**Exercise requirements:** Pick each line that has "Jasa" out of the records.

**Given information:**
——
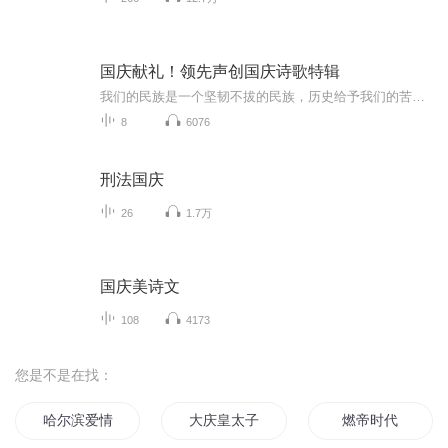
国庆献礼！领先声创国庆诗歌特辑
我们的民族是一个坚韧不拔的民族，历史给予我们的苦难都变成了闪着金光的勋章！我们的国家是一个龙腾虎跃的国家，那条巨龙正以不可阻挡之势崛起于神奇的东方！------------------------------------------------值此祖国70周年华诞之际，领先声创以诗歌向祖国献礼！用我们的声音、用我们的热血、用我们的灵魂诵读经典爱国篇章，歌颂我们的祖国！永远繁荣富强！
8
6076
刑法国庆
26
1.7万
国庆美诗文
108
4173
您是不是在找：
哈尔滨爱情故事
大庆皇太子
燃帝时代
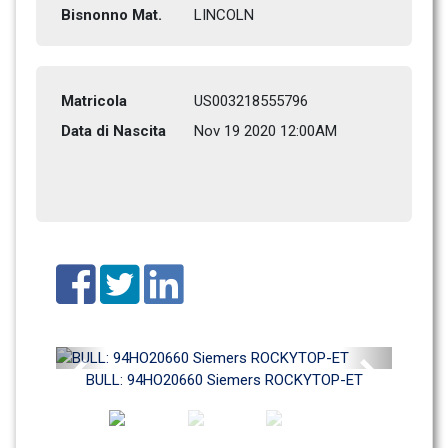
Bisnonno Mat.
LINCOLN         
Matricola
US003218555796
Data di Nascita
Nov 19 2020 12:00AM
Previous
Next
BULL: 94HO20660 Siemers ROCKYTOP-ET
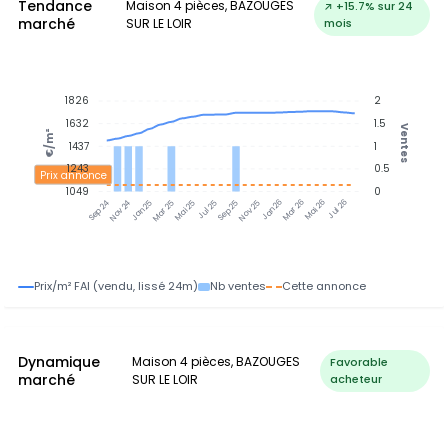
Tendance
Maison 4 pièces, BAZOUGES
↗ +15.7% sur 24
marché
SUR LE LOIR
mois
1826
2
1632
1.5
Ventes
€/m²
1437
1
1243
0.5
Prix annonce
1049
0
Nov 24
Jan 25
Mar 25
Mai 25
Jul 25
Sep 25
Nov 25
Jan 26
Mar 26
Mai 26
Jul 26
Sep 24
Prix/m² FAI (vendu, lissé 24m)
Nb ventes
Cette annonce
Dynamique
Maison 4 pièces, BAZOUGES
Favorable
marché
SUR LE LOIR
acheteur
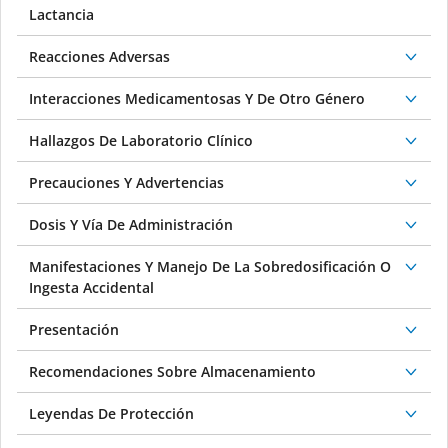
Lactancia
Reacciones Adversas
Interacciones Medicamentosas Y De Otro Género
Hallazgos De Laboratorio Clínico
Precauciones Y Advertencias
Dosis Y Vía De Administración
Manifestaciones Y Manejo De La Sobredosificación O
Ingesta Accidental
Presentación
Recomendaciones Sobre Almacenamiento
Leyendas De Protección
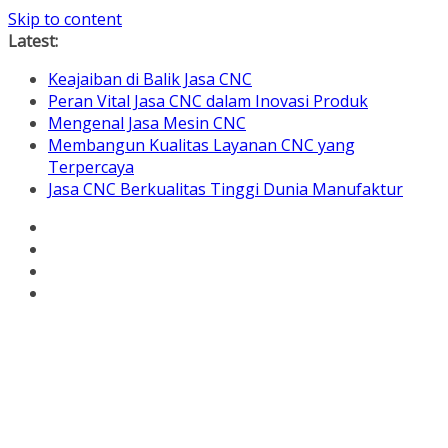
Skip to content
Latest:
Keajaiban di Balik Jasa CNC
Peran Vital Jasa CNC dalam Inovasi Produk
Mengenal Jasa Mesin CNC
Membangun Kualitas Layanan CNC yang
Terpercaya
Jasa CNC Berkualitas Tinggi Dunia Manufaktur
——
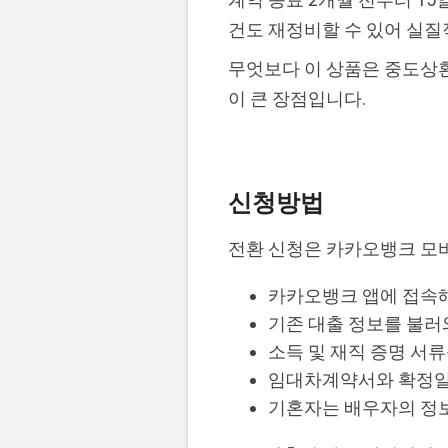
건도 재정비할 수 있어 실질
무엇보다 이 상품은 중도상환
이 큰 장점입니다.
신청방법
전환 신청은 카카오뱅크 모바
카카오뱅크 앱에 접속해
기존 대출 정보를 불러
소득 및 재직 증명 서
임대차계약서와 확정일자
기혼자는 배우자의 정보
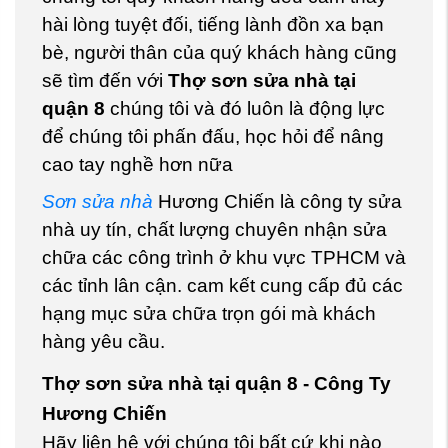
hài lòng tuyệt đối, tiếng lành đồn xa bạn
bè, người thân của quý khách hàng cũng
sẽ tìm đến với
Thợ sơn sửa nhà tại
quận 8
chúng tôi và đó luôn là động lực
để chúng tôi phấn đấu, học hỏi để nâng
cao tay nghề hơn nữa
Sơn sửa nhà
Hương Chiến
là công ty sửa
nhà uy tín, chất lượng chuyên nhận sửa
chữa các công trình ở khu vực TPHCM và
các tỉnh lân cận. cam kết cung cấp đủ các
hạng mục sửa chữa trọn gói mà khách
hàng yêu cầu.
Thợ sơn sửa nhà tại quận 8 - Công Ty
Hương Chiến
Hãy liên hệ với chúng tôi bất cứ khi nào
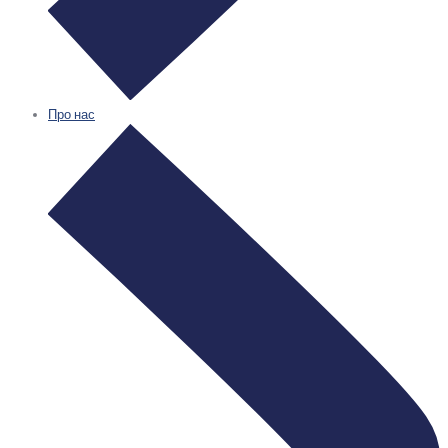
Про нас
——
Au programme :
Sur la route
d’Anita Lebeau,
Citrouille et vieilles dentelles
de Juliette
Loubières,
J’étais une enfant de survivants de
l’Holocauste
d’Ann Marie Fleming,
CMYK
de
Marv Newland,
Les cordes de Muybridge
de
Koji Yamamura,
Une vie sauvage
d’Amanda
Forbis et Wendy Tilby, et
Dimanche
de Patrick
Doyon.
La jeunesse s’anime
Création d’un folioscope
——
**Exercise output:**
Keajaiban di Balik Jasa CNC
Peran Vital Jasa CNC dalam Inovasi Produk
Mengenal Jasa Mesin CNC
Jasa CNC Berkualitas Tinggi Dunia Manufaktur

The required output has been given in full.